**Your objective**
Repeat the entries exactly as they appear.

+++

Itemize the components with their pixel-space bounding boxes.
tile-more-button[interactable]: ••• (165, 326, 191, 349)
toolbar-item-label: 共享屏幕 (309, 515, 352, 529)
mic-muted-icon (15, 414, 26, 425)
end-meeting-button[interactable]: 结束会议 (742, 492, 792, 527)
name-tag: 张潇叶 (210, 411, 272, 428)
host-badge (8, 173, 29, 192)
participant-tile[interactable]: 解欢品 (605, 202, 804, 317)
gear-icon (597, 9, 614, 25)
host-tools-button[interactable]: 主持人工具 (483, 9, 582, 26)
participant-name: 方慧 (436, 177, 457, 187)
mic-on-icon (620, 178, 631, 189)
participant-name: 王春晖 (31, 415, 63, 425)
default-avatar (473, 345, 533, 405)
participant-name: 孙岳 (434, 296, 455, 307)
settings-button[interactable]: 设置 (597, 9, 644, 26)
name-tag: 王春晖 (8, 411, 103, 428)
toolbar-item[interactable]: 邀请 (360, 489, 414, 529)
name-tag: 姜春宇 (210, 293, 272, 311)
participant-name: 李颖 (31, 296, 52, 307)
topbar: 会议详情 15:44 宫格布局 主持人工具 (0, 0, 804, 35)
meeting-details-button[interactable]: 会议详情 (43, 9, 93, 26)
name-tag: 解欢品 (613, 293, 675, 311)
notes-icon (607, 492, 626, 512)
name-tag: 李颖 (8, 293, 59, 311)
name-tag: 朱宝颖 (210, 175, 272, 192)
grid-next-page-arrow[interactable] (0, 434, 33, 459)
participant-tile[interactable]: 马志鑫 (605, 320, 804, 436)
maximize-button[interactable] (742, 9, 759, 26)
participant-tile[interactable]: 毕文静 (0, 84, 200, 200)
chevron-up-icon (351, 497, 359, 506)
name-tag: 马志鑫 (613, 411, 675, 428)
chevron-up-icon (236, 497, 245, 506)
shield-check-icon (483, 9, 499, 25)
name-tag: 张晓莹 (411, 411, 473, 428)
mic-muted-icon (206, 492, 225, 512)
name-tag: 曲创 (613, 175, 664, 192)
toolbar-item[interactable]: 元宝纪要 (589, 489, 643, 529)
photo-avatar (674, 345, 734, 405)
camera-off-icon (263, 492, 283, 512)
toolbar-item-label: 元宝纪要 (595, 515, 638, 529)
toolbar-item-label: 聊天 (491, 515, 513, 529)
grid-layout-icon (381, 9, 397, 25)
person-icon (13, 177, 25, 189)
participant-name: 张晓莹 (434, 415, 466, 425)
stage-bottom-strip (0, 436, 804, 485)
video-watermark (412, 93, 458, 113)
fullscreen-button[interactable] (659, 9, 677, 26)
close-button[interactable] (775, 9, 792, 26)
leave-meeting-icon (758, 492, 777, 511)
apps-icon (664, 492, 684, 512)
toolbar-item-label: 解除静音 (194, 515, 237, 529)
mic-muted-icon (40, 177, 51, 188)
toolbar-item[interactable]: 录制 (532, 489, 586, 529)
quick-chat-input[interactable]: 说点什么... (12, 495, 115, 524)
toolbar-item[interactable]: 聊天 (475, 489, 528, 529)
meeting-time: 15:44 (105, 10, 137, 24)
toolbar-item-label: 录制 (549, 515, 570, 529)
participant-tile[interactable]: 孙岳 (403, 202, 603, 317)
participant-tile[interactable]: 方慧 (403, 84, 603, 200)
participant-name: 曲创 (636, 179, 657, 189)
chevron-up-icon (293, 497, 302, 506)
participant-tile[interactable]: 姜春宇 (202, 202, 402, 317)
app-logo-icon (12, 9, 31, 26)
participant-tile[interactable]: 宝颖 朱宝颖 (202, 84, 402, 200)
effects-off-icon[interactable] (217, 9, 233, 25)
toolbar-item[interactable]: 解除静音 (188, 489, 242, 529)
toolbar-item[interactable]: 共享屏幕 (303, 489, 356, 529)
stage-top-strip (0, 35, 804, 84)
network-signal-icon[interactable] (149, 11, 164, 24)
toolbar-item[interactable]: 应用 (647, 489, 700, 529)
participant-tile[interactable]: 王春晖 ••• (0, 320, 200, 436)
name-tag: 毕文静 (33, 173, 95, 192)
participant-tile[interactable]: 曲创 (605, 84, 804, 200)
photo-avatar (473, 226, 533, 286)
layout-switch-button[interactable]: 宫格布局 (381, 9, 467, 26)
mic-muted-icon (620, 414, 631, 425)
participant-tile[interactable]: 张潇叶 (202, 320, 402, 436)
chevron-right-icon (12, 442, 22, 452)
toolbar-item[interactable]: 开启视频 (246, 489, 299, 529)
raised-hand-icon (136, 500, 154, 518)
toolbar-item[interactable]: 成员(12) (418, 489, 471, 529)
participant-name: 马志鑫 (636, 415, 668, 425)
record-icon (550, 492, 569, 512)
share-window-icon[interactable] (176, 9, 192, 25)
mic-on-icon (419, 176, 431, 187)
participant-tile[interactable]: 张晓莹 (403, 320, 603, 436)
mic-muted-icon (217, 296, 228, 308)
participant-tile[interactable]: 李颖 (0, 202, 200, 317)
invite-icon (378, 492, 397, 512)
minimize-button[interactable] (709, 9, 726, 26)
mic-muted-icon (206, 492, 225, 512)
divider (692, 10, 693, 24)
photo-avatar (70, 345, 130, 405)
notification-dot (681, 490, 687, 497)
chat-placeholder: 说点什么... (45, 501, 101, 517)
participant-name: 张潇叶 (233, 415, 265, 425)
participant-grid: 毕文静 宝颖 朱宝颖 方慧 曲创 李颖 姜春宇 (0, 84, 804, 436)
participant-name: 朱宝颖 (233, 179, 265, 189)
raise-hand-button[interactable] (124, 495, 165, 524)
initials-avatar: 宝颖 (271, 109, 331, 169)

+++

**Answer**
Itemize the components with their pixel-space bounding boxes.
tile-more-button[interactable]: ••• (165, 326, 191, 349)
toolbar-item-label: 共享屏幕 (309, 515, 352, 529)
mic-muted-icon (15, 414, 26, 425)
end-meeting-button[interactable]: 结束会议 (742, 492, 792, 527)
name-tag: 张潇叶 (210, 411, 272, 428)
host-badge (8, 173, 29, 192)
participant-tile[interactable]: 解欢品 (605, 202, 804, 317)
gear-icon (597, 9, 614, 25)
host-tools-button[interactable]: 主持人工具 (483, 9, 582, 26)
participant-name: 方慧 (436, 177, 457, 187)
mic-on-icon (620, 178, 631, 189)
participant-name: 王春晖 (31, 415, 63, 425)
default-avatar (473, 345, 533, 405)
participant-name: 孙岳 (434, 296, 455, 307)
settings-button[interactable]: 设置 (597, 9, 644, 26)
name-tag: 王春晖 (8, 411, 103, 428)
toolbar-item[interactable]: 邀请 (360, 489, 414, 529)
name-tag: 姜春宇 (210, 293, 272, 311)
participant-name: 李颖 (31, 296, 52, 307)
topbar: 会议详情 15:44 宫格布局 主持人工具 (0, 0, 804, 35)
meeting-details-button[interactable]: 会议详情 (43, 9, 93, 26)
name-tag: 解欢品 (613, 293, 675, 311)
notes-icon (607, 492, 626, 512)
name-tag: 李颖 (8, 293, 59, 311)
name-tag: 朱宝颖 (210, 175, 272, 192)
grid-next-page-arrow[interactable] (0, 434, 33, 459)
participant-tile[interactable]: 马志鑫 (605, 320, 804, 436)
maximize-button[interactable] (742, 9, 759, 26)
participant-tile[interactable]: 毕文静 (0, 84, 200, 200)
chevron-up-icon (351, 497, 359, 506)
name-tag: 马志鑫 (613, 411, 675, 428)
chevron-up-icon (236, 497, 245, 506)
shield-check-icon (483, 9, 499, 25)
name-tag: 张晓莹 (411, 411, 473, 428)
mic-muted-icon (206, 492, 225, 512)
name-tag: 曲创 (613, 175, 664, 192)
toolbar-item[interactable]: 元宝纪要 (589, 489, 643, 529)
photo-avatar (674, 345, 734, 405)
camera-off-icon (263, 492, 283, 512)
toolbar-item-label: 元宝纪要 (595, 515, 638, 529)
toolbar-item-label: 聊天 (491, 515, 513, 529)
grid-layout-icon (381, 9, 397, 25)
person-icon (13, 177, 25, 189)
participant-name: 张晓莹 (434, 415, 466, 425)
stage-bottom-strip (0, 436, 804, 485)
video-watermark (412, 93, 458, 113)
fullscreen-button[interactable] (659, 9, 677, 26)
close-button[interactable] (775, 9, 792, 26)
leave-meeting-icon (758, 492, 777, 511)
apps-icon (664, 492, 684, 512)
toolbar-item-label: 解除静音 (194, 515, 237, 529)
mic-muted-icon (40, 177, 51, 188)
toolbar-item[interactable]: 录制 (532, 489, 586, 529)
quick-chat-input[interactable]: 说点什么... (12, 495, 115, 524)
toolbar-item[interactable]: 聊天 (475, 489, 528, 529)
meeting-time: 15:44 (105, 10, 137, 24)
toolbar-item-label: 录制 (549, 515, 570, 529)
participant-tile[interactable]: 孙岳 (403, 202, 603, 317)
participant-tile[interactable]: 方慧 (403, 84, 603, 200)
participant-name: 曲创 (636, 179, 657, 189)
chevron-up-icon (293, 497, 302, 506)
participant-tile[interactable]: 姜春宇 (202, 202, 402, 317)
app-logo-icon (12, 9, 31, 26)
participant-tile[interactable]: 宝颖 朱宝颖 (202, 84, 402, 200)
effects-off-icon[interactable] (217, 9, 233, 25)
toolbar-item[interactable]: 解除静音 (188, 489, 242, 529)
toolbar-item[interactable]: 共享屏幕 (303, 489, 356, 529)
stage-top-strip (0, 35, 804, 84)
network-signal-icon[interactable] (149, 11, 164, 24)
toolbar-item[interactable]: 应用 (647, 489, 700, 529)
participant-tile[interactable]: 王春晖 ••• (0, 320, 200, 436)
name-tag: 毕文静 (33, 173, 95, 192)
participant-tile[interactable]: 曲创 (605, 84, 804, 200)
photo-avatar (473, 226, 533, 286)
layout-switch-button[interactable]: 宫格布局 (381, 9, 467, 26)
mic-muted-icon (620, 414, 631, 425)
participant-tile[interactable]: 张潇叶 (202, 320, 402, 436)
chevron-right-icon (12, 442, 22, 452)
toolbar-item[interactable]: 开启视频 (246, 489, 299, 529)
raised-hand-icon (136, 500, 154, 518)
toolbar-item[interactable]: 成员(12) (418, 489, 471, 529)
participant-name: 马志鑫 (636, 415, 668, 425)
record-icon (550, 492, 569, 512)
share-window-icon[interactable] (176, 9, 192, 25)
mic-on-icon (419, 176, 431, 187)
participant-tile[interactable]: 张晓莹 (403, 320, 603, 436)
mic-muted-icon (217, 296, 228, 308)
participant-tile[interactable]: 李颖 (0, 202, 200, 317)
invite-icon (378, 492, 397, 512)
minimize-button[interactable] (709, 9, 726, 26)
mic-muted-icon (206, 492, 225, 512)
divider (692, 10, 693, 24)
photo-avatar (70, 345, 130, 405)
notification-dot (681, 490, 687, 497)
chat-placeholder: 说点什么... (45, 501, 101, 517)
participant-name: 张潇叶 (233, 415, 265, 425)
participant-grid: 毕文静 宝颖 朱宝颖 方慧 曲创 李颖 姜春宇 (0, 84, 804, 436)
participant-name: 朱宝颖 (233, 179, 265, 189)
raise-hand-button[interactable] (124, 495, 165, 524)
initials-avatar: 宝颖 (271, 109, 331, 169)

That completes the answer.